Am 11. und 12. Oktober öffnete die Jobmesse Franken in der brose Arena Bamberg erstmals ihre Türen. Die Messe richtete sich vor allem an qualifizierte und motivierte Menschen, an Quereinsteiger und alle, die einen neuen Job suchen, sich informieren oder weiterbilden möchten. Somit stellte sie eine Erweiterung des Bamberger Messeangebots dar und unterschied sich von den bereits etablierten Ausbildungs- und Studienmessen in Bamberg.
Bereits in ihrem Premierenjahr etablierte sich die Jobmesse Franken als relevante Veranstaltung für den fränkischen Arbeitsmarkt und zog über 2.200 Besucherinnen und Besucher an.
Idee und Entstehung
Die Idee zur Jobmesse entstand aus einem klaren Bedarf: Sowohl bestehende Aussteller anderer Messen des Messeteam Bamberg als auch zahlreiche Unternehmen aus der Region berichteten über einen Mangel an qualifizierten Mitarbeitenden. Um diesem Mangel aktiv zu begegnen, wurde die Jobmesse Franken ins Leben gerufen. Im Premierenjahr präsentieren sich nun fast 70 Unternehmen und setzen in wirtschaftlich herausfordernden Zeiten ein starkes Signal für den fränkischen Arbeitsmarkt.
Starke regionale Partnerschaften
Die Begrüßung der geladenen Gäste, Schirmherren und Aussteller übernahm einmal mehr Alina Marx, jüngste Mitarbeiterin im Messeteam Bamberg. In seiner Eröffnungsrede betonte Steffen Marx, Geschäftsführer der MTB Messeteam Bamberg GmbH, die Bedeutung regionaler Zusammenarbeit: „Ich bedanke mich bei der Stadt und dem Landkreis Bamberg für die Unterstützung und enge und gute Zusammenarbeit.“ Die Messe profitierte zusätzlich von der Unterstützung zahlreicher Medien und auch aus Politik und Verwaltung kam Rückenwind.
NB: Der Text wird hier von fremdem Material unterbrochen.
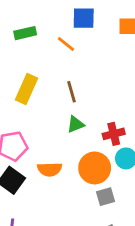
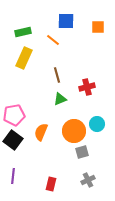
yellow rectangle: (26, 89) -> (24, 58), moved
red cross: (114, 134) -> (87, 87), moved
orange semicircle: (50, 169) -> (41, 132), turned 114

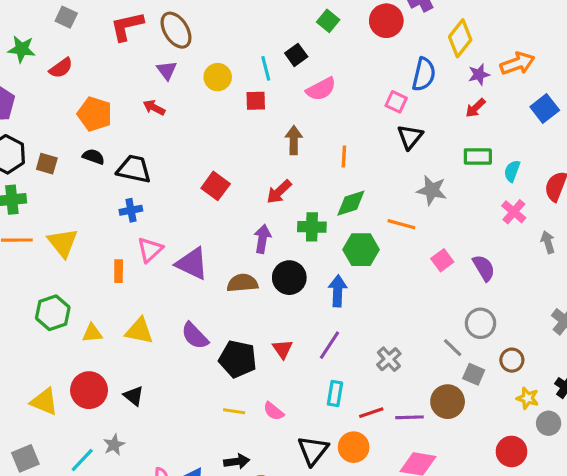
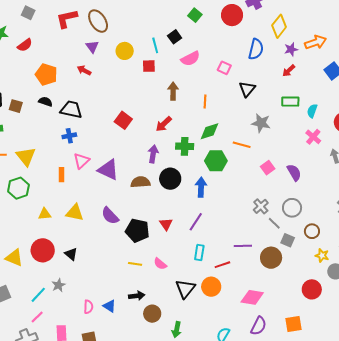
pink square: (396, 102) -> (224, 68), moved
green hexagon: (53, 313) -> (18, 188), moved
gray cross: (389, 359) -> (261, 206), moved
purple line: (409, 417) -> (243, 246), moved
Schirmherr Landrat Johann Kalb lobte die „nahtlose Zusammenarbeit“ und betonte: „Wie immer, wenn das Messeteam etwas anpackt, ist es ein Erfolg.“ Auch Schirmherr Jonas Glüsenkamp, zweiter Bürgermeister und Personalreferent der Stadt Bamberg, ergänzte: „Schon vom Parkplatz aus, war die volle Messehalle zu sehen. Die Messe tut der Region gut und bietet den Unternehmen der Region sowie der Stadt Bamberg eine Riesenchance.“ Außerdem hob er die Vielfalt der Aussteller und die Bedeutung der Veranstaltung für die Messestadt Bamberg hervor. „Bereits nach wenigen Stunden waren die Hallen gut gefüllt und es entstanden viele intensive und produktive Gespräche.“
Zufriedene Aussteller
Aussteller und Besucher zeigten sich durchweg begeistert: Unternehmen freuten sich über die Möglichkeit, qualifizierte Kandidaten direkt kennenzulernen und betonten, dass sich die Besucher besonders engagiert zeigten. Die Besucher vor Ort schätzten die Gelegenheit, mehrere Arbeitgeber an einem Ort zu treffen und direkt in Kontakt mit Personalverantwortlichen zu treten. Isabell Brendel aus dem Personalmanagement der Fränkischen Rohrwerke betonte, dass sie bereits „einige spezialisierte Fachkräfte kennenlernen konnte“. Zudem hätten sich „mehrere Facharbeiter für eine Bewerbung interessiert“. Robin Volk von Volk Coaching zeigte sich besonders von der Organisation und Durchführung überzeugt: „Das Team hat sich um jedes Problem sofort gekümmert.“ Außerdem hob er die Bedeutung des Vortragsprogramms hervor: „Die Vorträge waren definitiv eine gute Ergänzung zur Messe. Danach konnten wir mit einigen Interessierten am Stand tolle und intensive Gespräche führen.“
Auch Florian Probst von Bamberg Service zog ein positives Fazit: „In Summe gab es viele interessante Gespräche, und wir freuen uns darauf, unser Bewerberportal in den nächsten Tagen genau zu beobachten.“
Cicero Mensah von der Lupp Facility Management GmbH ergänzte: „Das Networking hier auf der Messe mit den anderen Ausstellern gefällt mir sehr gut.“ Zudem freute er sich über die „vielfältigen und qualitativ hochwertigen Gespräche“. Arnd Schleuter, operativer Standortleiter von Simon Hegele, resümierte nach drei Stunden: „Wenn die Messe jetzt beendet wäre, hätte es sich bereits gelohnt.“ Weiter führte er aus: „Wir konnten in kurzer Zeit viele wirkliche Interessenten treffen und zu allen Bereichen Gespräche mit hoher Qualität führen. Außerdem haben wir in nur drei Stunden Bewerber für komplexe Stellen gesprochen, für die wir sonst vermutlich drei Monate gebraucht hätten.“
Vorträge
Ein Highlight der Messe war das vielseitige Vortragsprogramm im MGO-Vortragsforum. Neben spannenden Einblicken in verschiedene Berufsbilder standen Themen wie Karriereplanung, Weiterbildung und die Zukunft des Arbeitsmarkts im Mittelpunkt. Zahlreiche Besucher nutzten die Gelegenheit, sich gezielt zu informieren und wertvolle Impulse für ihre berufliche Entwicklung mitzunehmen.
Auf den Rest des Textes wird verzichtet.